Hollywood seized upon this story with excitement. Smokey and the Bandit (1977), the second-highest-grossing film of its year, turned Burt Reynolds' charming outlaw into a national icon. A year later, Sam Peckinpah's Convoy (1978), based on the chart-topping song by C.W. McCall, cemented the trucker's status as a movie legend. These weren't just stories about transportation; they were modern Westerns where big rigs replaced horses and highways replaced dusty trails.
This image reached its peak for me in one of my favorite films, Big Trouble in Little China. Kurt Russell's Jack Burton was the perfect trucker hero: a wise-cracking, blue-collar warrior who stumbled into a world of ancient magic but never lost his down-to-earth charm. He was tough, capable, and deeply human, facing down demons with the same practical grit he'd use to fix a flat tire. But looking back, I can't think of another major film since then where a trucker was the hero. Jack Burton was, in many ways, the last of his kind.
That cultural shift wasn't an accident. The Motor Carrier Act of 1980 changed everything.

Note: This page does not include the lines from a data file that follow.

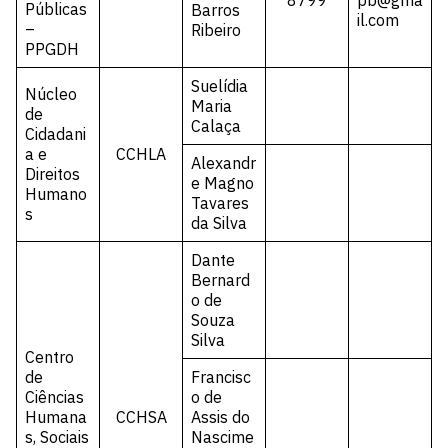
8799
pb@gma
Públicas
Barros
il.com
–
Ribeiro
PPGDH
Suelídia
Núcleo
Maria
de
Calaça
Cidadani
a e
CCHLA
Alexandr
Direitos
e Magno
Humano
Tavares
s
da Silva
Dante
Bernard
o de
Souza
Silva
Centro
de
Francisc
Ciências
o de
Humana
CCHSA
Assis do
s, Sociais
Nascime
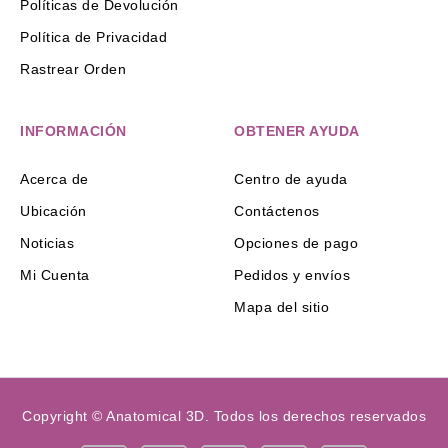
Políticas de Devolución
Política de Privacidad
Rastrear Orden
INFORMACIÓN
OBTENER AYUDA
Acerca de
Centro de ayuda
Ubicación
Contáctenos
Noticias
Opciones de pago
Mi Cuenta
Pedidos y envíos
Mapa del sitio
Copyright © Anatomical 3D. Todos los derechos reservados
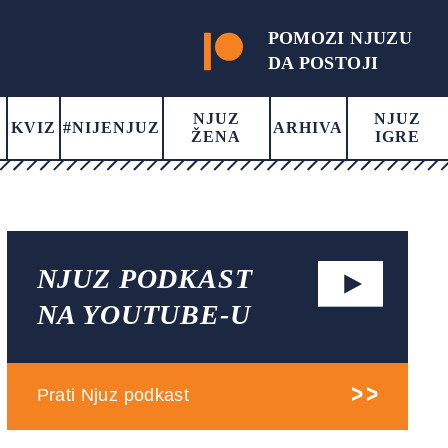
POMOZI NJUZU
DA POSTOJI
NJUZ
NJUZ
KVIZ
#NIJENJUZ
ARHIVA
ŽENA
IGRE
NJUZ PODKAST
NA YOUTUBE-U
Prati Njuz podkast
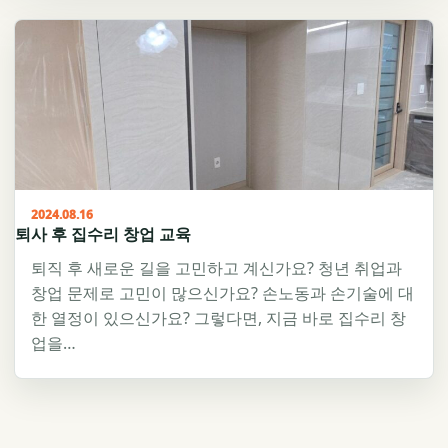
2024.08.16
퇴사 후 집수리 창업 교육
퇴직 후 새로운 길을 고민하고 계신가요? 청년 취업과
창업 문제로 고민이 많으신가요? 손노동과 손기술에 대
한 열정이 있으신가요? 그렇다면, 지금 바로 집수리 창
업을…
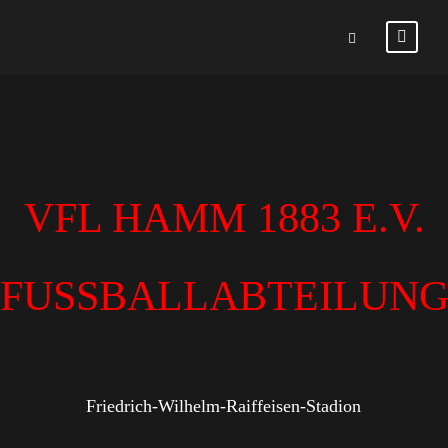
VFL HAMM 1883 E.V.
FUSSBALLABTEILUN
Friedrich-Wilhelm-Raiffeisen-Stadion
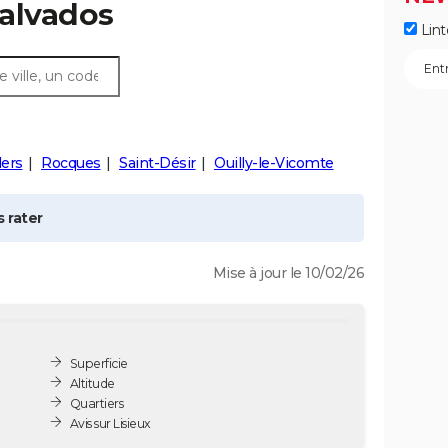
Calvados
Lint
lers
Rocques
Saint-Désir
Ouilly-le-Vicomte
 rater
Mise à jour le 10/02/26
Superficie
Altitude
Quartiers
Avis sur Lisieux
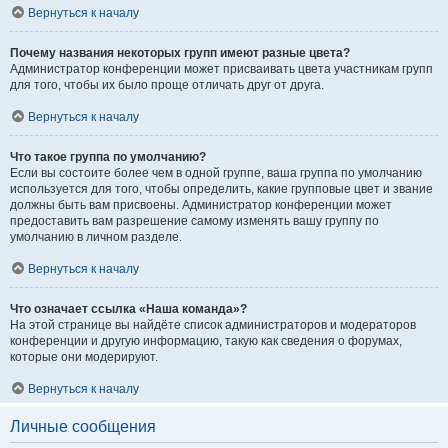
Вернуться к началу
Почему названия некоторых групп имеют разные цвета?
Администратор конференции может присваивать цвета участникам групп
для того, чтобы их было проще отличать друг от друга.
Вернуться к началу
Что такое группа по умолчанию?
Если вы состоите более чем в одной группе, ваша группа по умолчанию
используется для того, чтобы определить, какие групповые цвет и звание
должны быть вам присвоены. Администратор конференции может
предоставить вам разрешение самому изменять вашу группу по
умолчанию в личном разделе.
Вернуться к началу
Что означает ссылка «Наша команда»?
На этой странице вы найдёте список администраторов и модераторов
конференции и другую информацию, такую как сведения о форумах,
которые они модерируют.
Вернуться к началу
Личные сообщения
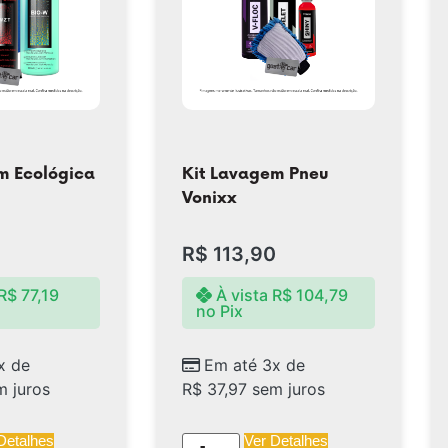
m Ecológica
Kit Lavagem Pneu
Vonixx
R$
113,90
R$
77,19
À vista
R$
104,79
no Pix
x de
Em até 3x de
 juros
R$
37,97
sem juros
Detalhes
Ver Detalhes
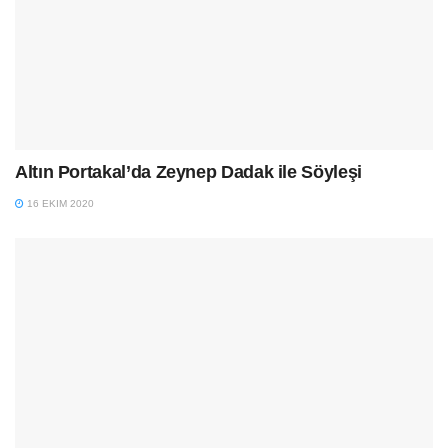
Altın Portakal’da Zeynep Dadak ile Söyleşi
16 EKIM 2020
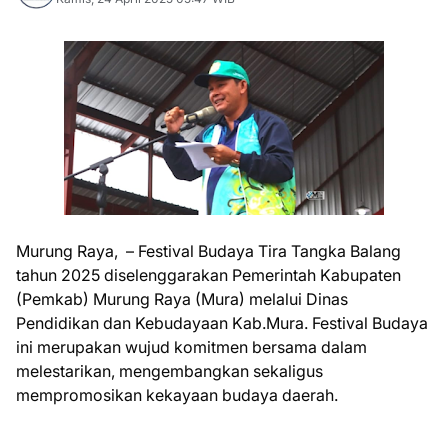
Murung Raya, – Festival Budaya Tira Tangka Balang
tahun 2025 diselenggarakan Pemerintah Kabupaten
(Pemkab) Murung Raya (Mura) melalui Dinas
Pendidikan dan Kebudayaan Kab.Mura. Festival Budaya
ini merupakan wujud komitmen bersama dalam
melestarikan, mengembangkan sekaligus
mempromosikan kekayaan budaya daerah.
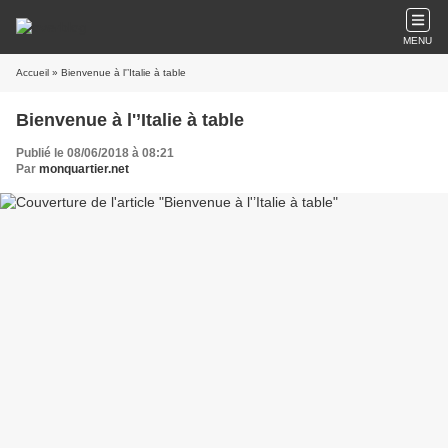
MENU
Accueil
» Bienvenue à l'’Italie à table
Bienvenue à l'’Italie à table
Publié le 08/06/2018 à 08:21
Par
monquartier.net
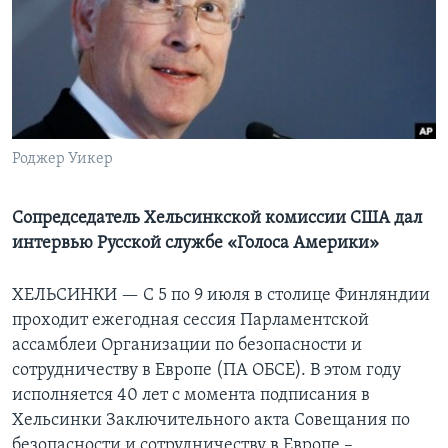
Learning English
СОЦИАЛЬНЫЕ СЕТИ
Роджер Уикер
Языки
Сопредседатель Хельсинкской комиссии США дал
интервью Русской службе «Голоса Америки»
ХЕЛЬСИНКИ —
С 5 по 9 июля в столице Финляндии
проходит ежегодная сессия Парламентской
ассамблеи Организации по безопасности и
сотрудничеству в Европе (ПА ОБСЕ). В этом году
исполняется 40 лет с момента подписания в
Хельсинки Заключительного акта Совещания по
безопасности и сотрудничеству в Европе –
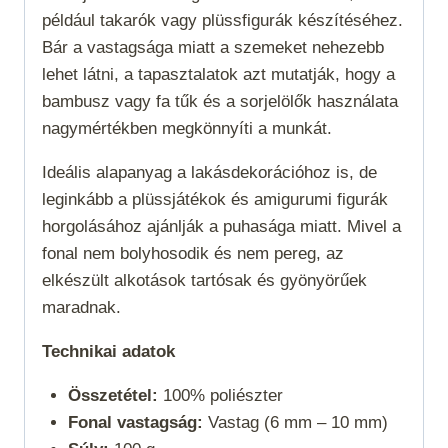
például takarók vagy plüssfigurák készítéséhez.
Bár a vastagsága miatt a szemeket nehezebb
lehet látni, a tapasztalatok azt mutatják, hogy a
bambusz vagy fa tűk és a sorjelölők használata
nagymértékben megkönnyíti a munkát.
Ideális alapanyag a lakásdekorációhoz is, de
leginkább a plüssjátékok és amigurumi figurák
horgolásához ajánlják a puhasága miatt. Mivel a
fonal nem bolyhosodik és nem pereg, az
elkészült alkotások tartósak és gyönyörűek
maradnak.
Technikai adatok
Összetétel:
100% poliészter
Fonal vastagság:
Vastag (6 mm – 10 mm)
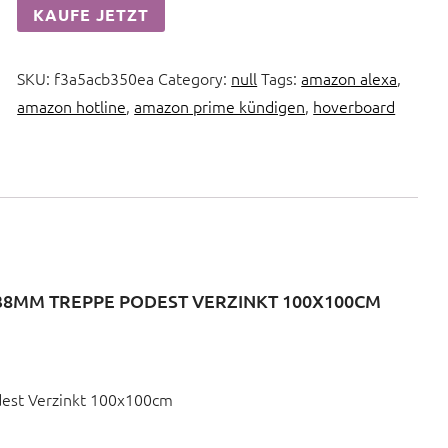
KAUFE JETZT
SKU:
f3a5acb350ea
Category:
null
Tags:
amazon alexa
,
amazon hotline
,
amazon prime kündigen
,
hoverboard
8MM TREPPE PODEST VERZINKT 100X100CM
dest Verzinkt 100x100cm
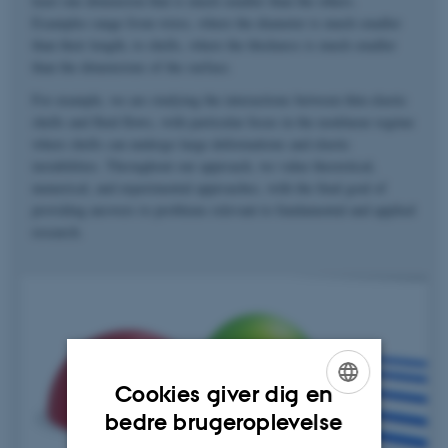
least one dimension that is much smaller than the others.
Examples range from wires, where the diameter is much smaller
than their length, to shells, where the thickness is much smaller
than the dimensions of the surface.
For example, we are studying the interactions between thin elastic
shells and fluid flows, with particular focus in the nonlinear regime
where shells can undergo large deformations and elastic
instabilities. Throughout our approach, we value theoretical,
numerical, and experimental approaches, with the final goal of
providing answers to problems relevant to fundamental and applied
research.
Cookies giver dig en
ENGLISH
bedre brugeroplevelse
DANISH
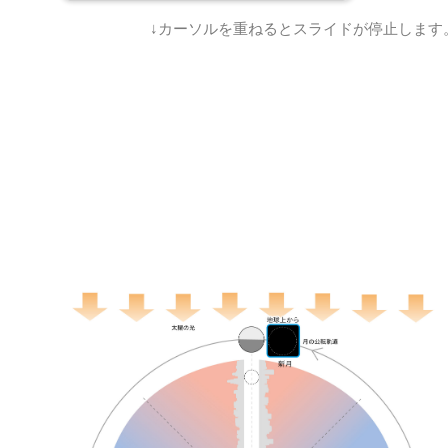
↓カーソルを重ねるとスライドが停止します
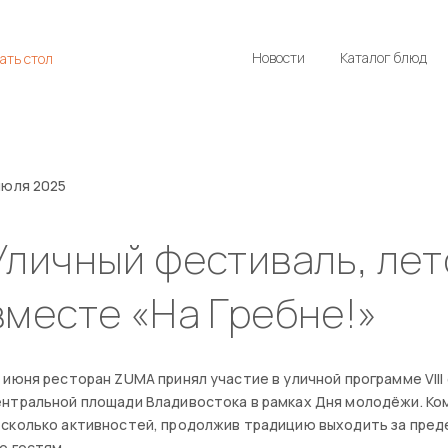
Новости
Каталог блюд
ать стол
июля 2025
Уличный фестиваль, лет
вместе «На Гребне!»
 июня ресторан ZUMA принял участие в уличной программе VII
нтральной площади Владивостока в рамках Дня молодёжи. Ко
сколько активностей, продолжив традицию выходить за преде
о гостям.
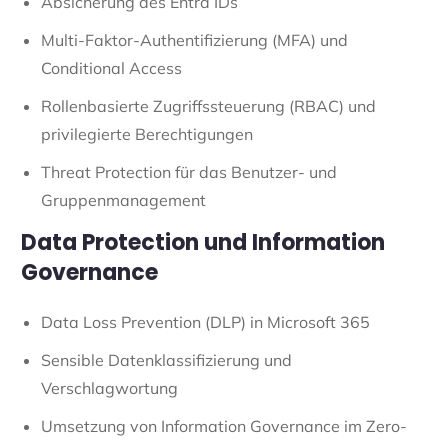
Absicherung des Entra IDs
Multi-Faktor-Authentifizierung (MFA) und
Conditional Access
Rollenbasierte Zugriffssteuerung (RBAC) und
privilegierte Berechtigungen
Threat Protection für das Benutzer- und
Gruppenmanagement
Data Protection und Information
Governance
Data Loss Prevention (DLP) in Microsoft 365
Sensible Datenklassifizierung und
Verschlagwortung
Umsetzung von Information Governance im Zero-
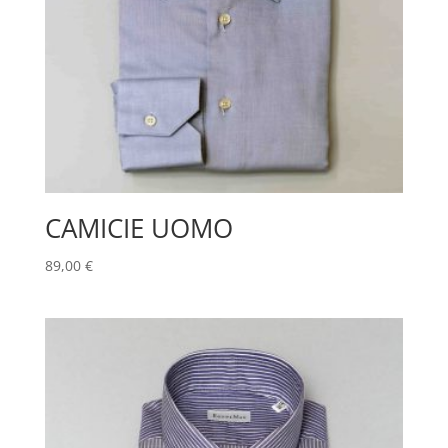
CAMICIE UOMO
89,00
€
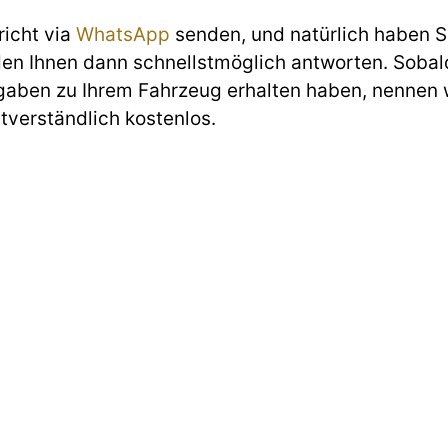
richt via
WhatsApp
senden, und natürlich haben Si
den Ihnen dann schnellstmöglich antworten. Sobald
gaben zu Ihrem Fahrzeug erhalten haben, nennen w
stverständlich kostenlos.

By deregulating the industry, it destroyed the economic foundation that supported the trucker's middle-class lifestyle. Before this change, life was good. A Teamster like Larry Heine, profiled in a 2020 Business Insider article, could work eight hours a day, see his family every night, own his home, and send his kids to college. He could even retire at 51 with a pension. After 1980, everything changed. A flood of new, non-union competition drove wages down by as much as 50%. The stable, desirable career became a grueling, low-paying job.
In this new, high-pressure world of Just-in-Time manufacturing, trucks became more critical than ever, and express shipping turned every delay into a potential crisis. Yet the industry itself was highly fragmented, with dispatch systems often run by small mom-and-pop shops. It was a system stretched to its limits and seemingly ripe for disruption.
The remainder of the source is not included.